コアラが日本で飼育されるようになってから24年になります。このためか、オーストラリアの動物といえば、以前はカンガルーでしたが、今ではコアラが一番にあげられるほど有名になりました。そんなコアラの日本での飼育状況をご紹介します。
コアラ飼育園
日本に初めてコアラが来たのは1984年10月25日でした。このときは東京都多摩動物公園、名古屋市東山動物園、鹿児島市平川動物公園の3園で同時に飼育が始まりました。
その後、1986年に埼玉県こども動物自然公園と横浜市立金沢動物園、1987年に淡路ファームパーク、1989年に大阪市天王寺動物園、1991年に神戸市立王子動物園、1996年に沖縄こども未来ゾーンと増えて、現在は9園となっています。
このほかにもコアラの飼育を検討した園はいくつかありますが、コアラの導入が困難なことや餌(えさ)のユーカリを確保する問題があり、簡単には飼育園が増えない状況にあります。
コアラ飼育頭数
コアラは3亜種に分けられていましたが、現在ではDNA検査によりコアラに亜種はなく地域変異とされて、北方系(クィーンズランド州、ニューサウスウェールズ州)と南方系(ヴィクトリア州)に分けられています。日本にも両系統がいますが、今回はコアラ全体数としてまとめました。
1984年に初めて来たコアラは雄ばかり6頭でしたが、翌年には雌5頭が来ました。その後、飼育園が増えるとともにオーストラリアから導入する頭数も増えていきました。また1986年には東山動物園で国内初のコアラが誕生しました。その後、各園で繁殖が順調に行われて、飼育頭数は増えていき、1997年の96頭が最多飼育頭数でした。しかし、それ以後少しずつ減少していて、2007年末には60頭になってしまいました。
そこで、2007年末までの日本での全飼育記録をまとめてみると、海外から導入したのは63頭(オーストラリア62頭、アメリカ1頭)、繁殖頭数は197頭、死亡頭数は194頭、海外への転出頭数は6頭(オーストラリア2頭、アメリカ4頭)です。
コアラ会議
コアラの飼育が始まった頃は、日本で初めての動物を飼育するわけですから、手探り状態でした。
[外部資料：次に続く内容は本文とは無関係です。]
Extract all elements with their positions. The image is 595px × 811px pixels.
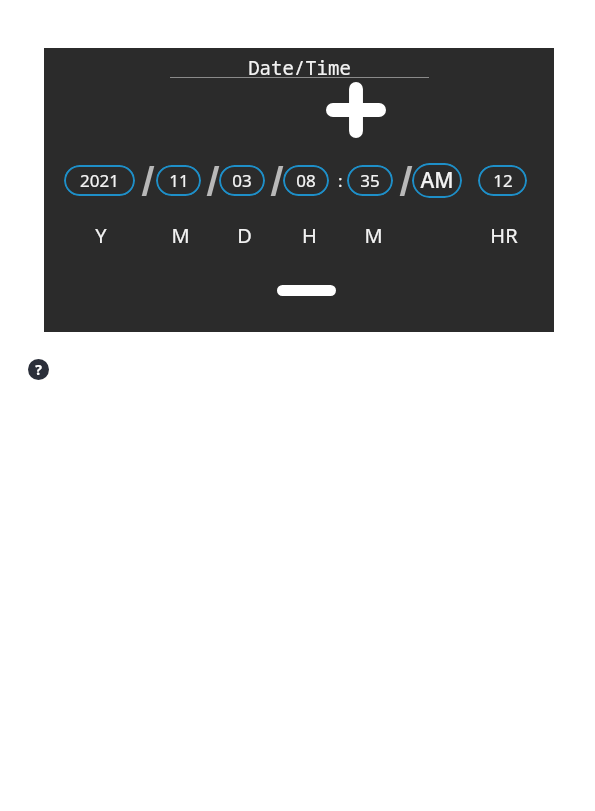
staticText: H <box>302 222 317 248</box>
button[interactable]: 2021 <box>64 165 135 196</box>
staticText: 11 <box>169 169 189 192</box>
button[interactable]: 11 <box>156 165 201 196</box>
staticText: HR <box>490 222 518 248</box>
staticText: 03 <box>232 169 252 192</box>
button[interactable]: AM <box>412 163 462 198</box>
staticText: 35 <box>360 169 380 192</box>
button[interactable]: Increase <box>311 79 401 141</box>
staticText: 12 <box>493 169 513 192</box>
staticText: M <box>171 222 190 248</box>
staticText: AM <box>420 166 454 195</box>
button[interactable]: 03 <box>219 165 265 196</box>
button[interactable]: 12 <box>478 165 527 196</box>
staticText: Y <box>95 222 107 248</box>
button[interactable]: Decrease <box>261 272 351 308</box>
staticText: D <box>237 222 252 248</box>
staticText: 08 <box>296 169 316 192</box>
staticText: 2021 <box>80 169 119 192</box>
staticText: Date/Time <box>248 55 351 79</box>
button[interactable]: 08 <box>283 165 329 196</box>
button[interactable]: Help <box>28 359 49 380</box>
staticText: M <box>364 222 383 248</box>
staticText: ? <box>35 360 42 379</box>
staticText: : <box>338 169 343 192</box>
button[interactable]: 35 <box>347 165 393 196</box>
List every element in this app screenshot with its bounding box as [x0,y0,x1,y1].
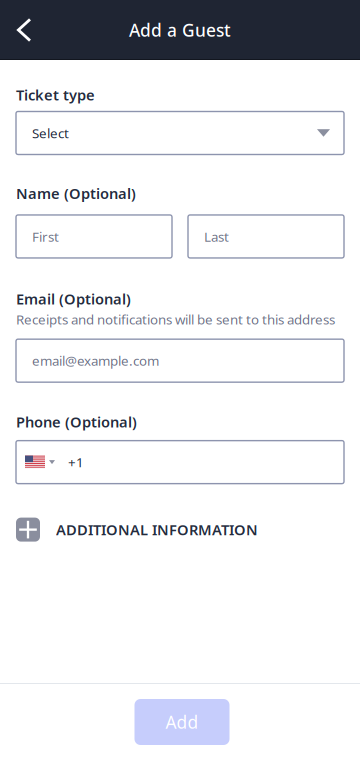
staticText: First [32,228,59,245]
staticText: Name (Optional) [16,184,136,203]
button[interactable]: ADDITIONAL INFORMATION [16,518,344,542]
button[interactable]: Select [16,112,344,154]
button[interactable]: +1 [16,441,344,484]
staticText: email@example.com [32,352,159,370]
button[interactable]: Last [188,215,344,258]
staticText: Add a Guest [129,18,231,42]
staticText: Phone (Optional) [16,412,137,432]
button[interactable]: Add [132,699,228,745]
button[interactable]: email@example.com [16,339,344,382]
staticText: Email (Optional) [16,289,131,308]
button[interactable]: Back [0,0,43,60]
staticText: Ticket type [16,85,95,104]
staticText: Select [32,124,69,142]
staticText: ADDITIONAL INFORMATION [56,520,258,539]
staticText: Last [204,228,229,245]
staticText: Add [166,710,198,734]
button[interactable]: First [16,215,172,258]
staticText: +1 [68,453,84,471]
staticText: Receipts and notifications will be sent … [16,310,335,328]
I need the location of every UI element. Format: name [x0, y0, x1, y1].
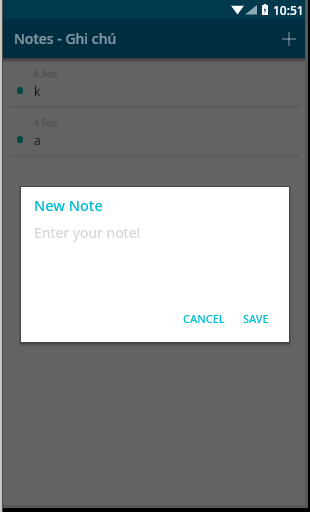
staticText: Enter your note!: [34, 223, 141, 242]
button[interactable]: Add note: [273, 23, 305, 55]
staticText: Notes - Ghi chú: [14, 29, 117, 48]
button[interactable]: 6 Sep: [3, 58, 305, 107]
staticText: k: [34, 83, 41, 99]
button[interactable]: SAVE: [235, 306, 277, 331]
staticText: CANCEL: [183, 311, 225, 326]
staticText: New Note: [34, 195, 103, 215]
staticText: SAVE: [243, 311, 269, 326]
button[interactable]: 4 Sep: [3, 107, 305, 156]
button[interactable]: CANCEL: [175, 306, 233, 331]
staticText: 6 Sep: [34, 67, 58, 79]
staticText: 4 Sep: [34, 116, 58, 128]
staticText: a: [34, 132, 41, 148]
staticText: 10:51: [273, 2, 304, 18]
そこで飼育園が集まり情報を交換して、協力していくことになり、コアラ会議が始まりました。ここでは飼育係員や獣医師、ユーカリ担当者などの現場関係者が中心となり、飼育技術、病気・治療法、さらにユーカリ栽培について情報の共有化が行われる場となっています。現在は(社)日本動物園水族館協会の種保存委員会コアラ種別拡大会議として開催されています。
第25回会議は今年の7月9・10日に天王寺動物園で開かれました。ちょうどメルボルン動物園から新着したコアラの一般公開式典があり、会議出席者も式典に参列させていただきました。また、会議においてもコアラに同行してきたメルボルン動物園の飼育係員であるチャンディさんに、オーストラリアのコアラ飼育の現状について、お話をしていただきました。
コアラ飼育の課題
1. 繁殖
飼育頭数の減少対策として、以前から行われていたブリーディングローン(BL)が頻繁に行われるようになっています。特に最近は短期BLとして、1頭の雄が複数園に短期間貸し出されて交尾をするという方法が行われて、成果を挙げています。今後もBLは継続して実施していく必要があります。
ただ一方で、繁殖はするのですが、母親の育児のうに入った仔が途中で死んだり、袋から出て落下して死ぬケースが多くなっています。原因として近交係数とか病気などが考えられますが、調査して究明する必要があります。
2.病気
病気としてはクリプトコッカスとコアラレトロウィルスが問題になっています。前者はカビの一種で、呼吸器病や脳炎になり死亡しますが、治療薬もあるので、検査を行って予防することが重要です。後者は白血病や重度の貧血症を起こすウィルスなので、発症すると治療が難しく、すでにオーストラリでも大半のコアラが保有しているといわれ、日本のコアラも保有していることがわかっています。ただ、必ず発症するわけでもないので、むやみに恐れる必要はありませんが、現状を把握しておくことは必要です。このため、両疾病について大学の専門家と共同で検査や対策に取り組んでいます。
3.ユーカリ確保
多くの園が自分の園の近くのほかに他の地域でユーカリ栽培を委託しています。その多くが農家や森林組合などですが、そこでの後継者が不足してきているのが現状です。また、コアラを飼育している自治体等の経済状態が悪くなると、いつもユーカリ栽培委託に影響が出ます。コアラ飼育においてユーカリ確保は必須の課題なのです。
このように日本のコアラの前途は明るいものではありませんが、飼育園が協力しあって、これからもコアラが日本で見られるようにしていくことを願っています。